CARACAS - A member of Venezuela's Pemon indigenous group was killed during a "confrontation" last Saturday with security forces attempting to dislodge an illegal gold mine in southern Bolivar state, Defense Minister Vladimir Padrino said on Tuesday.
It was the latest in a string of violent incidents in the remote jungles of the once-booming OPEC nation, where people are increasingly taking to informal gold mining as the country's socialist economy unravels and hyperinflation leaves millions struggling to afford basic food items.

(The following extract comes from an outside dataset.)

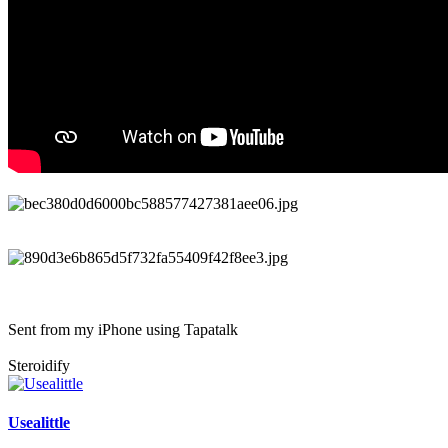
Sent from my iPhone using Tapatalk
Steroidify
Usealittle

Padrino said he regretted the death of 21-year-old Charlie Penaloza in the clash, which took place in Canaima National Park, home to the world's tallest waterfall. He said the armed forces were working to protect indigenous people and the environment from "mafias" that control illegal mining.
"It would be naive to think that only the indigenous are behind illegal gold mining. The indigenous, I repeat, are victims," Padrino said on state television. He did not provide further details of the operation or how Penaloza died.
President Nicolas Maduro in 2016 declared war on wildcat miners as part of a plan to boost gold output in the so-called "Mining Arc" of southern Venezuela to provide an alternative source of revenue as the economy experienced a dramatic drop in oil production.
But opposition politicians and indigenous groups have accused the military of seeking to control the informal gold trade.
"The Venezuelan state is responsible for the physical loss of our companion Charlie Penaloza Rivas, as a result of an uncontrolled armed incursion by the security forces, or with their complicity" the council of Pemon chiefs said in a statement on Saturday.
As a result of the incident, the chiefs suspended municipal elections in the area that were set to take place on Sunday.
In October, seven Venezuelans were killed in a remote gold mine in an apparent clash between armed groups for control of the area. In February, 18 were killed when soldiers clashed with illegal miners in Bolivar.